++++ Exercise material
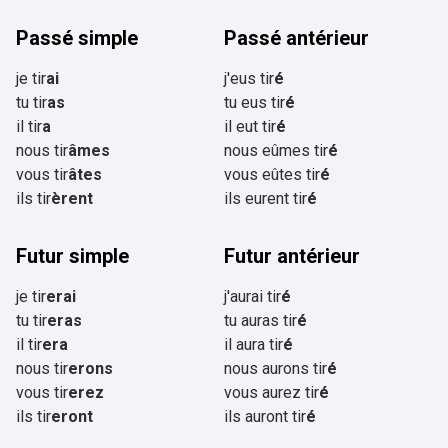
Passé simple
Passé antérieur
je tir
ai
j'eus tir
é
tu tir
as
tu eus tir
é
il tir
a
il eut tir
é
nous tir
âmes
nous eûmes tir
é
vous tir
âtes
vous eûtes tir
é
ils tir
èrent
ils eurent tir
é
Futur simple
Futur antérieur
je tir
erai
j'aurai tir
é
tu tir
eras
tu auras tir
é
il tir
era
il aura tir
é
nous tir
erons
nous aurons tir
é
vous tir
erez
vous aurez tir
é
ils tir
eront
ils auront tir
é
++++++++
Your goal: Return all lines of the data in which the string "vous" appears.

Task result:
vous tir
vous eûtes tir
vous tir
vous aurez tir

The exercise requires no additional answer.